Problem description
Write out each line of the entries below that holds the word "target".

Records drawn from a dataset:
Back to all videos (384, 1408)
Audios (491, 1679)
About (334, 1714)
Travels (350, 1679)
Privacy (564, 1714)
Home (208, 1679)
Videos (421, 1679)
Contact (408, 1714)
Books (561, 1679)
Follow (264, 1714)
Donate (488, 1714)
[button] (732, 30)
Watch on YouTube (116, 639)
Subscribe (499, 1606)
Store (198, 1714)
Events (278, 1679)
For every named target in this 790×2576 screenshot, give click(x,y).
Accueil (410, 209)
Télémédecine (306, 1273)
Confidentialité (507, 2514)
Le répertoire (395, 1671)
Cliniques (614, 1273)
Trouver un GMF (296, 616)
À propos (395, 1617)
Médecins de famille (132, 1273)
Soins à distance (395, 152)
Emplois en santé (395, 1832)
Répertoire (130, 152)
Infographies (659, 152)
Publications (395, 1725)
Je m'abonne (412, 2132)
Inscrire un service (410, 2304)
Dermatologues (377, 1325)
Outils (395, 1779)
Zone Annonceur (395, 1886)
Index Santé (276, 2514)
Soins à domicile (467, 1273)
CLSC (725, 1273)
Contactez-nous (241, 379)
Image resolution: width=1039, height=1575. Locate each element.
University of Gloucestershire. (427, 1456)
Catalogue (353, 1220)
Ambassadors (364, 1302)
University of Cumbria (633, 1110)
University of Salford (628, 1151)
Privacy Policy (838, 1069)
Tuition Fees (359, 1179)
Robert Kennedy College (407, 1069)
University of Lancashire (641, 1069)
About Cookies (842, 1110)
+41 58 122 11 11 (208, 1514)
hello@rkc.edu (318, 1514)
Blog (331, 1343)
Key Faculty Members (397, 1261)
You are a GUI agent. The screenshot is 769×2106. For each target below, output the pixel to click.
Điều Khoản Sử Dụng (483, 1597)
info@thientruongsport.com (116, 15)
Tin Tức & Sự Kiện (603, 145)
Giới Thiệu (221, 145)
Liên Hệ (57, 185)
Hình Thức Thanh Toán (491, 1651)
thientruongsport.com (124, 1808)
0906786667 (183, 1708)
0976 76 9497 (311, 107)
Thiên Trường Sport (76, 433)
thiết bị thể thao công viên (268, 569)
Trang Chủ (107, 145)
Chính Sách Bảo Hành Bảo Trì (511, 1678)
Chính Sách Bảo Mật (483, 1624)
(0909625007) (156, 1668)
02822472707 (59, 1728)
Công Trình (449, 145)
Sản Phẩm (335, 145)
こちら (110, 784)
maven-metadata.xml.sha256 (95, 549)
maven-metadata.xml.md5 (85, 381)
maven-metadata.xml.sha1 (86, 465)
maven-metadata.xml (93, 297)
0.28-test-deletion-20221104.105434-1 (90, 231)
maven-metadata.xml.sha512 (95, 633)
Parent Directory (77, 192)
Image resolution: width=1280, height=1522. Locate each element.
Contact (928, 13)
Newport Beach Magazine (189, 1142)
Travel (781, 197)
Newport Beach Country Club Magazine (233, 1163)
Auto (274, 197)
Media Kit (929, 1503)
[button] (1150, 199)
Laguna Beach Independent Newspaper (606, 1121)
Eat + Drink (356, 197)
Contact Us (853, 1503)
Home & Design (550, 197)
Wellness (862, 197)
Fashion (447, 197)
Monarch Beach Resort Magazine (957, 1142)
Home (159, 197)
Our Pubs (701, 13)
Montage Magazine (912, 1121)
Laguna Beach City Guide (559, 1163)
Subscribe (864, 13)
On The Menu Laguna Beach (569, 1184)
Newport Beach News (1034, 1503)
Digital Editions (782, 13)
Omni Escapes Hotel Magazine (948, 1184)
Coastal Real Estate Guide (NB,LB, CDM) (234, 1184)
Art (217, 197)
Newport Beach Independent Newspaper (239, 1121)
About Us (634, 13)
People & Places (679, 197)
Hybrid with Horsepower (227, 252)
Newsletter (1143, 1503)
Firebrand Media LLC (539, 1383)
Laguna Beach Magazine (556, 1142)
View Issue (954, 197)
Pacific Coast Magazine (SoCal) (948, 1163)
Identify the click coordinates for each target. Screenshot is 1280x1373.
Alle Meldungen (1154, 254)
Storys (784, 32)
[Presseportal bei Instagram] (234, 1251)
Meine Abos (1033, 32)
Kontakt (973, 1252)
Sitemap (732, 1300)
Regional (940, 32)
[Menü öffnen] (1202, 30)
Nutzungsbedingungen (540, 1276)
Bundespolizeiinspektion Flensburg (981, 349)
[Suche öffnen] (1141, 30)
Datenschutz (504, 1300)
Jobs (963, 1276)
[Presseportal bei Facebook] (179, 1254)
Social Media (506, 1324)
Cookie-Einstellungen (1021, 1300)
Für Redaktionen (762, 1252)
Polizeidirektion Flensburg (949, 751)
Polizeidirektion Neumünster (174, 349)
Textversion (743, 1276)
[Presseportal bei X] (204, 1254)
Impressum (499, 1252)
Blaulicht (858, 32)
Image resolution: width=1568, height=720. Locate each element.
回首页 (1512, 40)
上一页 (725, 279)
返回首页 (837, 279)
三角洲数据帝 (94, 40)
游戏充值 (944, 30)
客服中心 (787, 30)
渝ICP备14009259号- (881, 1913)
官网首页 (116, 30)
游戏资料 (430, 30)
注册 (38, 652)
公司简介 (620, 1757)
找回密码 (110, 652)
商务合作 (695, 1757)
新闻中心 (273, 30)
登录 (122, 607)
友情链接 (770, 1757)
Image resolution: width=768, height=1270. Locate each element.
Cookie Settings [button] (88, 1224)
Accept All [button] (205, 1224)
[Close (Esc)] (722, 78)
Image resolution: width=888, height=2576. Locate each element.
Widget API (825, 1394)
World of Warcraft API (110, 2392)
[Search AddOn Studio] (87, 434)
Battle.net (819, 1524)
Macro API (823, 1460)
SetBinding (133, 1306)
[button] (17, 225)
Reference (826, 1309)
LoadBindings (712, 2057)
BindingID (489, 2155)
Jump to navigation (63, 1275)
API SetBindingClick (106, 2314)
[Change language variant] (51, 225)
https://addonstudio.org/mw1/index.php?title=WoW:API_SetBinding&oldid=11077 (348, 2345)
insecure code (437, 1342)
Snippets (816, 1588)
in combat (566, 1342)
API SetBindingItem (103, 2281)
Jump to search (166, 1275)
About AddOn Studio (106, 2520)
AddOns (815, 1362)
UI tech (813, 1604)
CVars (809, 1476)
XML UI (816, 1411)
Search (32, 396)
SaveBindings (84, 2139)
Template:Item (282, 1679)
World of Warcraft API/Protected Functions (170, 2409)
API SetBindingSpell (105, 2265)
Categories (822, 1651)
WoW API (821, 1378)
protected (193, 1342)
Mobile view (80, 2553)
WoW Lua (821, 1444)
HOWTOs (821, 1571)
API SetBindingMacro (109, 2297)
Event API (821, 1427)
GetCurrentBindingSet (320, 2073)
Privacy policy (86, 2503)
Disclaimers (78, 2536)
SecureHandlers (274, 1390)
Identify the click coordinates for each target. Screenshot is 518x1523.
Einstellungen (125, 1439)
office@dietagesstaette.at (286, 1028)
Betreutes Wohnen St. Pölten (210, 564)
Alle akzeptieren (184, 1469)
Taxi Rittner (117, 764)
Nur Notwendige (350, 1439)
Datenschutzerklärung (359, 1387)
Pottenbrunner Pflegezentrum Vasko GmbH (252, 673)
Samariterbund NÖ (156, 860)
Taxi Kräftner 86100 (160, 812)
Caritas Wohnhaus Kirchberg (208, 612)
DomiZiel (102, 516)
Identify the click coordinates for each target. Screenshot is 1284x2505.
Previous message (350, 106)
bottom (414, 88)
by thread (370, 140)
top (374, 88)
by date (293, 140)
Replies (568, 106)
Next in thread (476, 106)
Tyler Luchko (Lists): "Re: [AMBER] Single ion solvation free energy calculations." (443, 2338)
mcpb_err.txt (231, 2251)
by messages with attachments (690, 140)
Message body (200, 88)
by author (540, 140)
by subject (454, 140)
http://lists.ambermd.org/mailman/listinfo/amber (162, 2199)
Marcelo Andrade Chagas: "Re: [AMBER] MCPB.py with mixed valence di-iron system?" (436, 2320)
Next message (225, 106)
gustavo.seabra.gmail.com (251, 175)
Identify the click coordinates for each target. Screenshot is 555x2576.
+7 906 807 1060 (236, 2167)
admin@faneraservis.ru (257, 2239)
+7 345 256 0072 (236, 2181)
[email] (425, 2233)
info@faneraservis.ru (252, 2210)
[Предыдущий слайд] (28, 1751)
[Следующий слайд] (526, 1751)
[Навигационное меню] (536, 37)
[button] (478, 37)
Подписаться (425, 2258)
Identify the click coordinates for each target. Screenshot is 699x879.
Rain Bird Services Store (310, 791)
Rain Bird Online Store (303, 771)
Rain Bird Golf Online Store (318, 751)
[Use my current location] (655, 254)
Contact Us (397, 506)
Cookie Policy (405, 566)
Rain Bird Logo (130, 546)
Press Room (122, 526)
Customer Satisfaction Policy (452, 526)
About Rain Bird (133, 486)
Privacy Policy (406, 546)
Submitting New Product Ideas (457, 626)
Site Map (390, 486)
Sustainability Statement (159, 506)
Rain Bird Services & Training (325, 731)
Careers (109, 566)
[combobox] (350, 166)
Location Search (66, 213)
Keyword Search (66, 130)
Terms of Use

Expected output
For every named target in this 790×2576 screenshot, give click(x,y).
You are a GUI agent. The screenshot is 769×2106. For each target below, output the pixel to click.
Identify the click coordinates for each target. Screenshot is 1280x1373.
Identify the click coordinates for each target. Screenshot is 518x1523.
Identify the click coordinates for each target. Screenshot is 1284x2505.
Identify the click coordinates for each target. Screenshot is 555x2576.
Identify the click coordinates for each target. Screenshot is 699x879.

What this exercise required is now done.